Geçtiğimiz günlerde Ankara'da zaman zaman fikir alışverişinde bulunduğum bir iş insanı aradı. Akşam saat 8 sularıydı. Sabah Ankara'dan karayolu ile İstanbul'a gelmiş ve gün boyu süren toplantılarının ardından yine Ankara'ya dönüyormuş. Son dönemde sık sık iş için İstanbul'a geldiğini ve pandemi nedeniyle otelde kalmayıp aynı gün Ankara'ya döndüğünü söyledi.

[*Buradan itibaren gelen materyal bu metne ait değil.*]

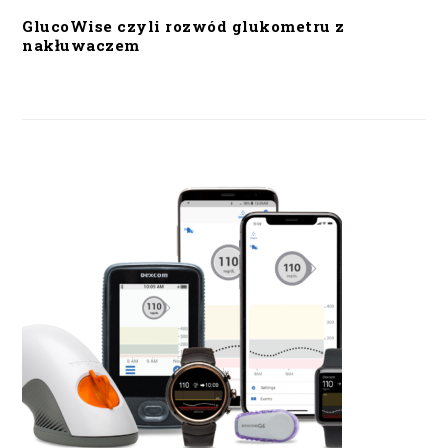
GlucoWise czyli rozwód glukometru z
nakłuwaczem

Hal hatır sorma faslını da hızlıca geçip, Ankara-İstanbul arasındaki bu yolculuklarına ilişkin bir gözlemini paylaştı. Daha doğrusu, "Ben araba sürerken neye dikkat ederim bilir misin?" diyerek söze girdi. 'Neye' diye sormamı beklemeden, "Yollardaki kamyon ve TIR trafiğine bakarım. Eğer işler iyiyse o zaman yollar kamyon dolu olur. Eğer işler kötüyse yollardaki kamyon ya da TIR trafiği azalır. Çünkü kamyonlar mal taşır bu da para demektir" dedi. Buna 'kamyon barometresi' dediğini de aktaran bu iş insanının kendisinden izin almadığım için ismini paylaşamıyorum.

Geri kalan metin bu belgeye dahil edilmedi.